My relationship with renowned food writer and restaurant critic Clinton Palanca and his column was very organic. I was in college then and I would escape from the mundanity of my university life through the paper’s lifestyle pages. On Wednesdays I would read about the parties that took place over the weekend. And on Thursdays, I will read the columns of Doreen Fernandez and Clinton Palanca. It was what I cared about and enjoyed reading then, especially when I wanted a respite from the secession of the Québécois and bilateral treaties.
Fernandez, to me, was an icon. An elder stateswoman who could do no wrong. Palanca was like a playful older brother that I adored from afar. He was smart, confident, and wickedly fun—qualities I now realized I wanted in an older brother. He was a demanding English professor to some of my friends, but to me, he was just Clinton, the coolest writer I’ve known.

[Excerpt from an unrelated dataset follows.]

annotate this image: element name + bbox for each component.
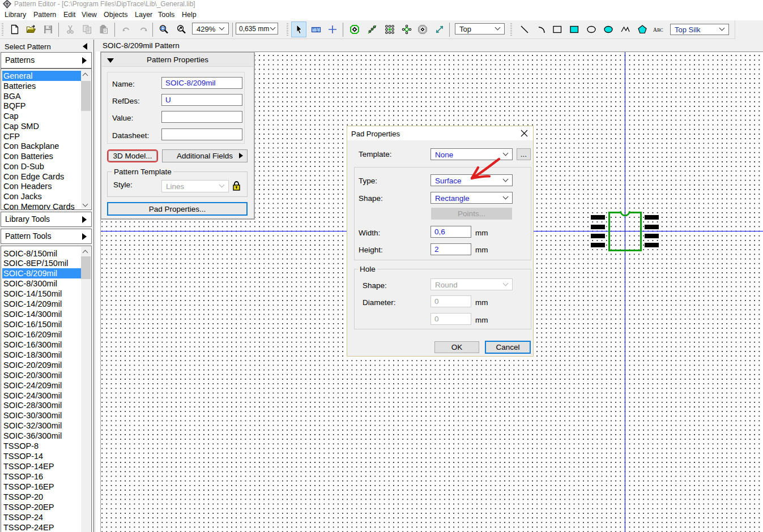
svg-text:BC: BC [657, 28, 663, 33]
svg-text:A: A [653, 27, 657, 33]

And so, from being lost in a course where I could not see a future, I was suddenly given a template of what I could become. I wanted to be a writer. I wanted to write about food. It was a subject I knew well and something that made me feel good writing about. And I wanted to write in a way that I thought Palanca would have wanted. Bold, honest, and witty but always with purpose. I chose to stay mum on occasions that I had nothing good to say, in true Fernandez style. However, the confidence, the straightforward stance, the “relax, its just food” attitude. Those were inspired by Palanca. Besides, there is nobody in the industry who can justifiably talk shit about other people’s food anyway. Only him.
His untimely demise had the food industry and media reeling. It got me thinking about my missed opportunity to work with him on an article. “Do you want to write about gay misogyny?” He asked me a couple of years back. I had to decline that time, hoping that another opportunity will present itself. But, that time never came. That will remain to be one of my greatest regrets.
However, while I searched through my old photos looking for our first dinner together at Gallery Vask immortalized forever in social media, I was reminded of the life food writing has afforded me. It was Palanca’s genius that inspired me to live this life that has opened so many doors to adventure and learning. It is a career that allowed me to open doors to several others as well, telling the world about restaurants and the people behind them who otherwise would not have had a voice.
While I missed that chance to work with Palanca, I’m thankful I was able to tell him a handful of times how much he meant to me. He would giggle shyly and say something self-deprecating, clearly embarrassed by the attention and the adulation of an unabashed fan. But, I knew he needed to know. In an often thankless occupation that really does not pay enough to justify the work put into it, he needed to know how his talent mattered to me and countless others. To me, he is irreplaceable.